Will Ardern’s halo slip?
Halo aside, ‘‘Jacinda Ardern is ordinary’’, shrugged the conservative Australian news website The Australian in the wake of the frenzy surrounding the prime minister after Christchurch.
Ouch.
And that’s not all. Ardern was accused on one of Australia’s highest-rating current affairs shows of merely copying its crackdown on gun laws.
It is not hard to understand why the Australians might be smarting. Columnist Judith Sloan refers to the ‘‘deification’’ of Ardern in a piece for The Australian, and that is not much of an exaggeration.

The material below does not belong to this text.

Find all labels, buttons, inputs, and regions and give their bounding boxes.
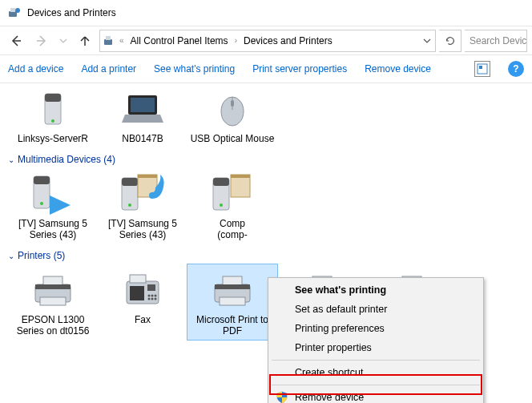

An image of Ardern in a hijab has graced the world’s tallest building in Dubai, and the world media’s reaction to her empathy, kindness – and yes, steel in so decisively announcing changes to the gun laws – has been extraordinary.
The headlines have been glowing, and social media has been filled with the lament of voters around the world who question why their own leaders can’t show the same qualities.

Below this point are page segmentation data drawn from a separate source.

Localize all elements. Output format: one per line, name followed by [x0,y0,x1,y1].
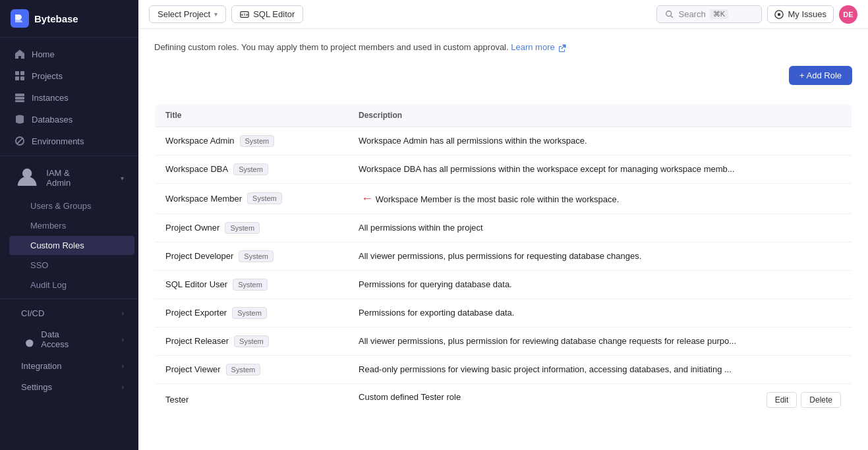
role-name: Workspace Admin [165,136,235,146]
system-badge: System [233,279,268,291]
sidebar-item-databases[interactable]: Databases [4,109,134,130]
sidebar-item-sso[interactable]: SSO [9,256,134,275]
arrow-indicator: ← [361,192,373,206]
role-description-cell: Custom defined Tester roleEditDelete [348,383,852,416]
projects-icon [14,70,25,81]
settings-chevron-icon: › [122,383,124,391]
system-badge: System [232,307,267,319]
sidebar-item-projects-label: Projects [32,71,63,81]
svg-rect-2 [20,71,24,75]
sidebar-item-home[interactable]: Home [4,43,134,65]
svg-rect-1 [15,71,19,75]
search-box[interactable]: Search ⌘K [656,5,762,23]
col-title: Title [155,103,349,127]
content-header: + Add Role [154,66,852,96]
edit-role-button[interactable]: Edit [767,392,797,408]
role-name-cell: Project OwnerSystem [165,222,337,234]
role-title-cell: Workspace AdminSystem [155,127,349,155]
svg-rect-7 [15,100,24,102]
iam-chevron-icon: ▾ [121,175,124,182]
table-row: Project ReleaserSystemAll viewer permiss… [155,327,852,355]
nav-divider-2 [0,298,138,299]
search-shortcut: ⌘K [710,9,728,19]
role-description: All permissions within the project [359,223,483,233]
sidebar-section-integration[interactable]: Integration › [4,356,134,376]
role-title-cell: Project ExporterSystem [155,298,349,327]
sidebar-section-data-access[interactable]: Data Access › [4,324,134,354]
external-link-icon [558,44,566,52]
role-name: Project Developer [165,251,233,261]
role-description: Workspace DBA has all permissions within… [359,164,735,174]
audit-log-label: Audit Log [30,280,67,290]
table-row: Workspace DBASystemWorkspace DBA has all… [155,155,852,183]
role-description-cell: Workspace DBA has all permissions within… [348,155,852,183]
table-row: Project ViewerSystemRead-only permission… [155,355,852,383]
role-name-cell: Project DeveloperSystem [165,250,337,262]
svg-rect-4 [20,76,24,80]
table-header: Title Description [155,103,852,127]
sidebar-item-instances-label: Instances [32,93,69,103]
role-description-cell: ← Workspace Member is the most basic rol… [348,183,852,213]
instances-icon [14,92,25,103]
sidebar-item-environments[interactable]: Environments [4,130,134,152]
avatar[interactable]: DE [839,5,857,24]
sidebar-section-data-access-label: Data Access [41,329,69,349]
nav-divider-1 [0,155,138,156]
sidebar-item-projects[interactable]: Projects [4,65,134,86]
iam-icon [14,165,40,190]
role-name-cell: Tester [165,395,337,405]
sso-label: SSO [30,260,48,270]
role-description: Permissions for exporting database data. [359,308,514,318]
sidebar-section-cicd[interactable]: CI/CD › [4,303,134,323]
role-description: All viewer permissions, plus permissions… [359,251,641,261]
sidebar-item-environments-label: Environments [32,136,84,146]
role-description-cell: Workspace Admin has all permissions with… [348,127,852,155]
role-name-cell: SQL Editor UserSystem [165,279,337,291]
data-access-chevron-icon: › [122,336,124,343]
role-description: Permissions for querying database data. [359,279,512,289]
svg-point-10 [26,339,33,347]
integration-chevron-icon: › [122,362,124,370]
sidebar-item-custom-roles[interactable]: Custom Roles [9,236,134,255]
search-label: Search [678,9,705,19]
role-description-cell: All viewer permissions, plus permission … [348,327,852,355]
members-label: Members [30,221,66,231]
role-title-cell: Workspace DBASystem [155,155,349,183]
topbar: Select Project ▾ SQL Editor Search ⌘K My… [138,0,868,29]
delete-role-button[interactable]: Delete [801,392,841,408]
role-name: Project Releaser [165,336,229,346]
svg-rect-3 [15,76,19,80]
role-title-cell: Tester [155,383,349,416]
system-badge: System [234,335,269,347]
svg-point-14 [778,13,780,15]
sidebar-section-integration-label: Integration [21,361,61,371]
role-name-cell: Project ViewerSystem [165,364,337,376]
system-badge: System [247,192,282,204]
role-name-cell: Workspace DBASystem [165,163,337,175]
sidebar-nav: Home Projects Instances Databases Enviro… [0,38,138,450]
role-description-cell: Permissions for exporting database data. [348,298,852,327]
sidebar-item-members[interactable]: Members [9,216,134,235]
role-description-cell: All permissions within the project [348,213,852,242]
system-badge: System [240,135,275,147]
sidebar-section-settings[interactable]: Settings › [4,377,134,397]
sidebar-item-home-label: Home [32,49,55,59]
role-name: SQL Editor User [165,279,227,289]
sql-editor-icon [240,10,249,19]
sidebar-item-instances[interactable]: Instances [4,87,134,108]
add-role-button[interactable]: + Add Role [789,66,852,85]
role-title-cell: Project DeveloperSystem [155,242,349,270]
role-title-cell: SQL Editor UserSystem [155,270,349,298]
select-project-button[interactable]: Select Project ▾ [149,5,226,23]
sidebar-item-databases-label: Databases [32,115,72,125]
databases-icon [14,114,25,125]
cicd-chevron-icon: › [122,310,124,317]
system-badge: System [225,222,260,234]
my-issues-button[interactable]: My Issues [767,5,834,23]
sidebar-section-iam[interactable]: IAM & Admin ▾ [4,160,134,196]
svg-point-12 [666,11,672,16]
sidebar-item-audit-log[interactable]: Audit Log [9,275,134,295]
sql-editor-button[interactable]: SQL Editor [231,5,303,23]
learn-more-link[interactable]: Learn more [511,42,566,52]
sidebar-item-users-groups[interactable]: Users & Groups [9,196,134,215]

It is understandable that, in a world of
strongmen leaders, turbulence and chaos, Ardern’s leadership shines like a beacon to progressive voters worldwide.
But, as Sloan notes, it is also selective when it comes to Ardern’s domestic political accomplishments. On one issue, in particular, the glow surrounding Ardern is under strain, and that is in this country’s record on refugees.

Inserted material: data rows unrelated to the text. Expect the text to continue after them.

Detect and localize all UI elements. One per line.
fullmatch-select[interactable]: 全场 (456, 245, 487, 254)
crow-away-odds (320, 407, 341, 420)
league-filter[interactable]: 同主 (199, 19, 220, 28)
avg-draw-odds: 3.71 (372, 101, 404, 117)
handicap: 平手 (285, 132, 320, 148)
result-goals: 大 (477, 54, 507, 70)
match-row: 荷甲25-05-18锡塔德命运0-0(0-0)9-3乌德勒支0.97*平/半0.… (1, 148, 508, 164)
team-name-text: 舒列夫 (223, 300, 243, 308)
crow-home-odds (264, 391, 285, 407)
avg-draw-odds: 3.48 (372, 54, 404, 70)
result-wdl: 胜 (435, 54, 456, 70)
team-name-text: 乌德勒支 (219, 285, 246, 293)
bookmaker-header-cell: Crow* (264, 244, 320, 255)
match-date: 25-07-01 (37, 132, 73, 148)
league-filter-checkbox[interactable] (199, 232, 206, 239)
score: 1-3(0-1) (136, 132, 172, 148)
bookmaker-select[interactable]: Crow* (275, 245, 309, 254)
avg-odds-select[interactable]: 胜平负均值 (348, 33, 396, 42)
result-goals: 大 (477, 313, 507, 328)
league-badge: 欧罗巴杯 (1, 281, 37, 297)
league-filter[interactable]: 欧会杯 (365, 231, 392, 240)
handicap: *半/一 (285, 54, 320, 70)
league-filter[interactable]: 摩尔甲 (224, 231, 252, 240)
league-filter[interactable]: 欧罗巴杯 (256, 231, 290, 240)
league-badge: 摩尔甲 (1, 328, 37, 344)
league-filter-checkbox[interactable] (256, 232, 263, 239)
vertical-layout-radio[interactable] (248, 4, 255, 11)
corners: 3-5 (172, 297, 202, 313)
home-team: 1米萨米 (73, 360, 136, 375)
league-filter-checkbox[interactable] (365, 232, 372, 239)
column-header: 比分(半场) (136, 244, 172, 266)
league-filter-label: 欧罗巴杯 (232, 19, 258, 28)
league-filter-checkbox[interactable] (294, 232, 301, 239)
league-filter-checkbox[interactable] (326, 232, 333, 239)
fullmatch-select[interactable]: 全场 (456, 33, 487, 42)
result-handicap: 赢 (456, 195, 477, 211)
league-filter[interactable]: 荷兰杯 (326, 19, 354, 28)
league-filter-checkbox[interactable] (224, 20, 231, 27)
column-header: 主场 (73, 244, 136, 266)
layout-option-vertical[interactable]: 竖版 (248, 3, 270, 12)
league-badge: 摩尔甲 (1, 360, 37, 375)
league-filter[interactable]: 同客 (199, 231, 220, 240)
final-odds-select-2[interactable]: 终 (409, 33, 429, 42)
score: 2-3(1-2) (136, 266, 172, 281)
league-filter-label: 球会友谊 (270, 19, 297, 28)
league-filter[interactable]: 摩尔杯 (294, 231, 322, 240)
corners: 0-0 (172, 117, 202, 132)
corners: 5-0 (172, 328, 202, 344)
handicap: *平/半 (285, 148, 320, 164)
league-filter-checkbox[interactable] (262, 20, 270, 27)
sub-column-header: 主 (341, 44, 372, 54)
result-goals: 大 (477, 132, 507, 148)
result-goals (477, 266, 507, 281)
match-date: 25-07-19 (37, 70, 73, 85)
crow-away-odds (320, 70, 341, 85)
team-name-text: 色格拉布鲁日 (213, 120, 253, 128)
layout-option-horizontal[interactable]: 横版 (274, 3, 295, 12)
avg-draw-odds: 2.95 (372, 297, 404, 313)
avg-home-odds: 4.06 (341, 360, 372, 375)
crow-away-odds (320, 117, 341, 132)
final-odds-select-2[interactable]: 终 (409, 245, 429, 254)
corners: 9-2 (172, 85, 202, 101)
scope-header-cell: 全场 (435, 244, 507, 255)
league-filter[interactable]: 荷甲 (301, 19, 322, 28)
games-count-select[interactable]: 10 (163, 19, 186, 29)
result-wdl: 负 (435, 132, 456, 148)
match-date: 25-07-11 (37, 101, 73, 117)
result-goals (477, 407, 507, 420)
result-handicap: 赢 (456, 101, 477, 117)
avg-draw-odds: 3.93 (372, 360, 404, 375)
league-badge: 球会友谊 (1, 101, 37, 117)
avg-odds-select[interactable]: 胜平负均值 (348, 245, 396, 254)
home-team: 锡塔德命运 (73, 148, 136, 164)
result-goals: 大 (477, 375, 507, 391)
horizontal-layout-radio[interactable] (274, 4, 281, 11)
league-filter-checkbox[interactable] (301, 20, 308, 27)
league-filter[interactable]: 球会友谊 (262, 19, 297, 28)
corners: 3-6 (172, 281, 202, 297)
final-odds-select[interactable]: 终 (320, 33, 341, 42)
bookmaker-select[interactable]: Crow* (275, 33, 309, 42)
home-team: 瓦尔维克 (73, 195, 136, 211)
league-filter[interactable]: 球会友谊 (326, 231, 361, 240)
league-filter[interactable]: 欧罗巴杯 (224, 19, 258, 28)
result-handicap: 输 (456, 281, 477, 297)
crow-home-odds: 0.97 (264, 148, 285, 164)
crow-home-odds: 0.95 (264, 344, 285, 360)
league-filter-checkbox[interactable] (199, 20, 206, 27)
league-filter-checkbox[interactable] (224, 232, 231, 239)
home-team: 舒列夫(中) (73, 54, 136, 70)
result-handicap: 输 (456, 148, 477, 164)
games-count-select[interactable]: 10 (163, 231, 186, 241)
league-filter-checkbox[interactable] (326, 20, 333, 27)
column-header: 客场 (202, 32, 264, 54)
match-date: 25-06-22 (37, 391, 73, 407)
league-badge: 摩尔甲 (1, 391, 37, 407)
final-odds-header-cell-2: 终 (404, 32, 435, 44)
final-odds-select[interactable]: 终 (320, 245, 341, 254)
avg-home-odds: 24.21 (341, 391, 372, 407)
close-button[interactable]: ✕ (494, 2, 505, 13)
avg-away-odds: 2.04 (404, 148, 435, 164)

With tens of thousands of Syrian refugees straining Europe’s capacity to absorb more, New Zealand’s announcement of an increase in its quota is little more than a gesture.
Sloan notes that, even after raising the quota, the Ardern Government still lags Australia, yet that country has been judged far more harshly in the wake of the Christchurch mosque attacks.
The point was also hammered in a BBC interview, when Ardern was asked repeatedly about her response to the mosque attack on the one hand, and New Zealand’s record and rhetoric on immigration and refugees on the other – in particular Labour’s coalition with NZ First, which has long railed against a more open border.
Ardern’s defence was that her Government
had raised the refugee quota to 1500 on taking office – though that does not take effect till 2020 and is still half as many refugees as Australia takes, per capita.
Questions like these will only get louder.
There is no question that Ardern has done an extraordinary job of leading New Zealand through what she herself referred to as one of our darkest days.
The country will heal faster as a consequence of her leadership. So too will our relations with some of our Muslim neighbours, whose leaders have praised Ardern.
But a consequence of such huge attention is that she has become the standard bearer worldwide for policies that her leadership over that time seemed to exemplify.
Once the realities of domestic politics intrude – and they have already, after a week-long political truce – those expectations may run far ahead of what Ardern can realistically deliver.
Because the extraordinary political circumstances that allowed her to announce new gun laws with nearunanimous support will likely never occur again – we sincerely hope.